Following the futuristic foul-ups of Valerian and the City of a Thousand Planets (2017), Luc Besson has returned to the kind of film that helped to make his name. Anna (Sasha Luss) is a secret agent who ends up walking a tightrope helping two opposing sides, fighting men and manhood on the way to her freedom. The hand of Besson crafting a femme-powered action movie draws immediate comparisons with La Femme Nikita (1990), but Anna lacks all the things that made the former such a unique watch. 

Photo by Shanna Besson

You would think a spy thriller set at the tail end of the Cold War should offer plenty in the action department, but Anna regularly forgets what kind of film it needs to be. The only three sustained action sequences (one of which is a montage, so does it really count?) are impressive but other than that, Besson opts for a restrained approach grounded in hostility and character interplay. It fatally backfires, because said characters are all second grade at best.

The cast fill the roles of a two-dimensional ensemble that you feel no attachment to, from Luke Evans’ peculiar sounding Russian agent to Cillian Murphy’s CIA shrink. Even Luss feels too robotic for much of the movie, given little to work with beyond daydreams of freedom and steely looks. Only Dame Helen Mirren, as a chain-smoking and spectacled KGB commander, feels like she is worth watching. Beyond her, there is too little action to distract from a story that feels frustratingly shallow.
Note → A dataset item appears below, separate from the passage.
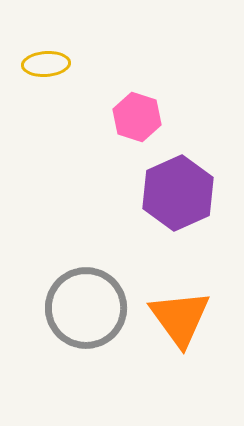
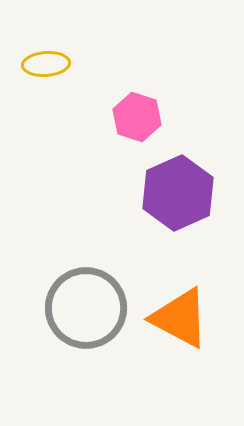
orange triangle: rotated 26 degrees counterclockwise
Anna seems like it is looking to be stylish and slick, but can’t work out how to do it. Even the moments that should at least look cool are framed in such a way that they leave you with nothing. Only fleetingly does Anna come close to realising its pulpy, stylish potential, and these moments are short-lived. In the age of John Wick, a franchise that knows exactly what it wants to do and how to make it look like a neon-dripped work of art, Anna just doesn’t stack up.

Photo by Shanna Besson

Instead of sucking you into the story as it unfolds, Besson’s non-linear script tries to be smart. The resulting time jumps stop being confusing after the third instance and just start getting on your nerves, replaying scenes you’ve seen before almost to remind you what a stupid decision this all was. Besson’s film is at its best when it keeps things simple – the restaurant scene from the trailer is by far the film’s best moment, because it temporarily casts aside all of the nonsense that forms the rest of the film and lets you revel in a satisfying, action-packed brawl. Anna for the most part tries too hard to be clever, and instead comes across as disappointingly stupid.
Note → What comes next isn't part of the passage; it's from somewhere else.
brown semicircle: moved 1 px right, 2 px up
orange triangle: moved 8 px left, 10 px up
Anna tries and fails to leave a lasting impression beyond how ridiculous parts of the story feel. Any sense of empowerment in this female-led spy thriller is lost amidst a hanging fog of poor decisions and cardboard characters. Gone are the days when Luc Besson was the master of the stylish and thought-provoking thriller. Instead, the reminders of what he is capable of are drowned out by what his films have become.